From our observations in our logs, the 2 objects in question are:

[duplicati-20181122T130004Z.dlist.zip](http://duplicati-20181122t130004z.dlist.zip/).aes in bucket 59489 dp-maggie

and

[duplicati-20181122T070000Z.dlist.zip](http://duplicati-20181122t070000z.dlist.zip/).aes in bucket 54866 dp-marge

Thanks,
Jim

And when I asked where I can get those files from?

 you are correct in terms Duplicati generating those files and storing them in Wasabi. Let me reach out to the Duplicati folks and see what they recommend. Sorry for the inconvenience

Jim

To me that points at an issue at their end as I wasn’t the only one it seems.
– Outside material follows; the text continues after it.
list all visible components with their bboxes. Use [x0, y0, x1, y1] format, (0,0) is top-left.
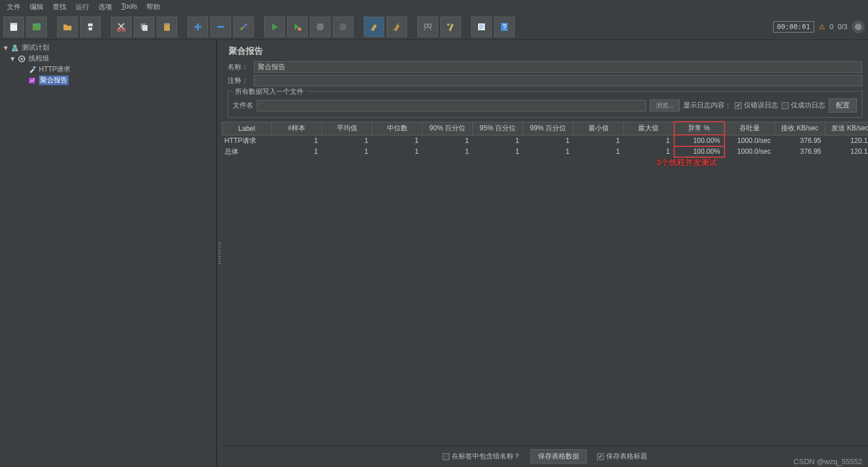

I do have some local backups from each night though I’d need to look if they include the profile folder holding the database at the time - I use a service so it’s stored in the Windows folder somewhere. If I got the database files back, how could we rebuild the file from it?


#23

Let me see if I can get @JonMikelV in on this due to past experience (and tests) with rebuilding dlist (and I think dindex) files on the backend, however going this route would make me even more nervous about what might happen (see my point on copying off the destination and using --dry-run). There have been cases of restoring an old copy of the database from an image backup, doing repair, and having the result be making the destination look like the database (basically deleting new versions), whereas one would like the reverse.

Feel free to start seeing if you have a suitably recent local backup of the database for remote. Maybe it can also help in some other way. Meanwhile, maybe I can find some of these other forum posts that I’m recalling.